Interfaces subjectives

 

Jonathan Lessard

Université Concordia

 

Domaine : création artistique et littéraire

Programme appui à la recherche-création

Concours 2016-2017

Interfaces subjectives s'inscrit dans la continuité du projet de recherche-création Conversations vidéoludiques du groupe LabLabLab explorant de nouvelles avenues pour la conversation interactive avec des personnages fictionnels dans le jeu vidéo. Plus précisément, ce projet s'est attardé aux possibilités offertes par l'interaction en langage naturel (par opposition aux traditionnels choix de menu) pour permettre aux joueurs une plus grande part d'initiative et de créativité dans leurs dialogues ludiques. LabLabLab est parvenu à produire trois prototypes permettant aux joueurs de converser avec des personnages fictionnels en texte libre.

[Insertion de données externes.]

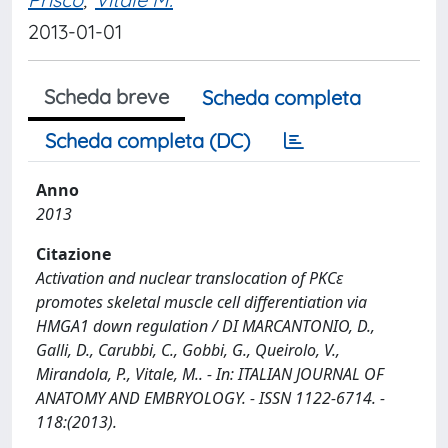
2013-01-01
Scheda breve
Scheda completa
Scheda completa (DC)
Anno
2013
Citazione
Activation and nuclear translocation of PKCε
promotes skeletal muscle cell differentiation via
HMGA1 down regulation / DI MARCANTONIO, D.,
Galli, D., Carubbi, C., Gobbi, G., Queirolo, V.,
Mirandola, P., Vitale, M.. - In: ITALIAN JOURNAL OF
ANATOMY AND EMBRYOLOGY. - ISSN 1122-6714. -
118:(2013).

Plutôt qu'une fin en soi, le présent projet souhaite envisager la conversation comme une nouvelle forme d'interface. Le personnage fictionnel, dépositaire d'une connaissance partielle et biaisée du monde virtuel au sein duquel il évolue, représente également une fenêtre sur ce monde – une interface, autrement dit. Cette interface imparfaite présente un fort potentiel ludique : comment se faire une idée claire d'un monde virtuel par le biais de témoignages partiels et subjectifs de personnages fictionnels? Comment agir sur ce monde efficacement par le truchement de ces personnages? Imaginons le cas d'un jeu de stratégie  guerrière où le joueur ne peut s'informer que par le biais de ses éclaireurs et n'agir que par l'action interposée de ses généraux. Cette approche offre toute une gamme de nouveaux problèmes ludiques pouvant s'adapter à de multiples systèmes de jeux existants : simulation urbaine par le biais de conseillers, enquête criminelle par le biais d'interrogatoires, rallye automobile sur le siège du copilote plutôt que du pilote, etc.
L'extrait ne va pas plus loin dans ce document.